A South Korean source announced on Wednesday that the two largest refiners in the country will continue supplying their demanded crude from Tehran despite the sanctions imposed by the US and its allies against Iran's oil industry, adding that the second crude consignment left Iran for S. Korea a couple of days ago.

The South Korean governmental source was quoted by Reuters as saying that the country's biggest oil refiner SK Energy loaded a second cargo of crude in Iran last week.

The cargo of two million barrels is under Iranian insurance cover to avoid the sanctions, said the source.

A spokesman for SK Energy's parent firm confirmed last week that another Iranian cargo of the same volume was already on its way to South Korea.

"SK Energy lifted its second cargo in Iran last week," said the source at South Korea's economy ministry, adding that SK Energy's first cargo had not arrived yet in Korea.

Another refiner, Hyundai Oilbank, will lift two million barrels in Iran by the end of the month, the government source said.
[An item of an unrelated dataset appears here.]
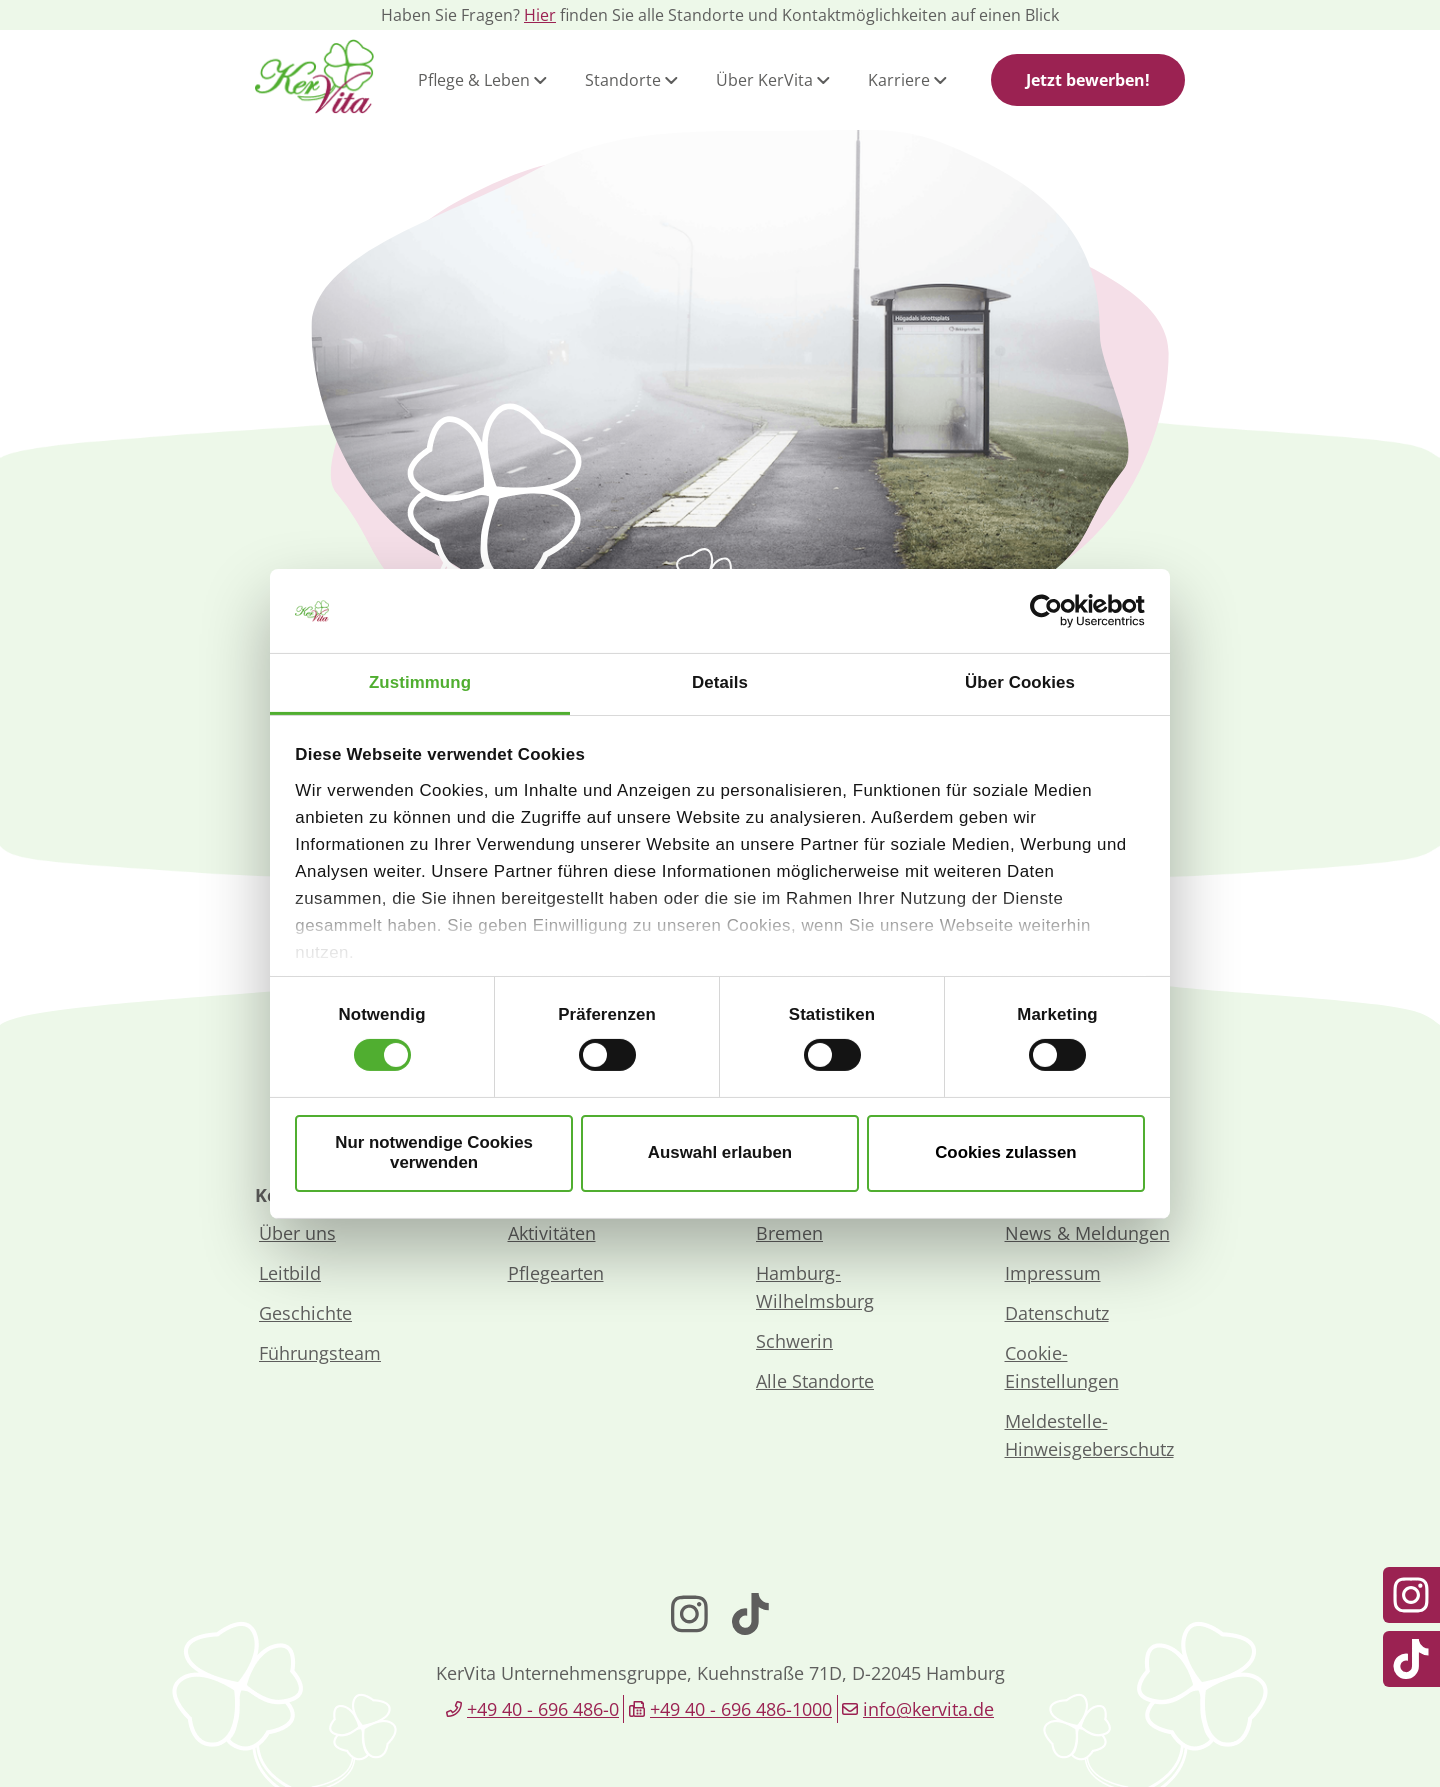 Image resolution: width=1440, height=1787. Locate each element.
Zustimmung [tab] (420, 682)
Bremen (789, 1233)
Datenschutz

South Korean refiners plan to resume from September monthly imports of up to 6 million barrels, or 200,000 barrels per day (bpd) of full contracted volumes, of Iranian crude.

South Korea's imports from Iran during the first eight months of this year were 38.77 million barrels or about 159,000 bpd.

SK Energy's term contracts with Iran this year provide for imports of two Very Large Crude Carriers (VLCCs) of crude per month, or 4 million barrels, and Hyundai Oilbank imports one VLCC per month, or 2 million barrels.

South Korea announced late in June that imports of Iranian crude oil would be halted from July 1 due to an EU ban on insurance cover for tankers carrying Iranian crude, but after Tehran's envoy to Seoul warned that Iran would impose a full embargo on Korean goods if the country stopped oil imports from Tehran, South Korean officials announced that their country would resume oil imports from Iran.

In the meantime, Tehran offered to provide up to $1 billion of insurance cover to Iranian vessels shipping oil to South Korea as Iran seeks to keep its crude flowing to its top four customers: South Korea, China, India and Japan.

Iranian officials have always stressed that the EU decision to impose a ban on Iran's oil supply is ineffective, and added that there are always many customers for Iranian crude.

After months of debates, the EU member states reached an agreement in their meeting on January 23 to sanction oil imports from Iran and freeze the assets of Iran's Central Bank within the EU.

Following the decision, EU foreign policy chief Catherine Ashton claimed that the sanctions are aimed at pressuring Iran to return to talks over its nuclear program.

Despite Ashton's claims, Iran has always underlined its preparedness to resume talks with the West but has meantime stressed that it will never accept any precondition for such talks.

On the other hand, the Iranian oil ministry in a statement late January downplayed the effects of the US and EU's unilateral oil sanctions against Tehran, and said such embargoes will merely harm the European economies and oil consuming countries.

European sanctions against Iran's oil exports will affect the world economy and hurt European and non-European countries, the statement said.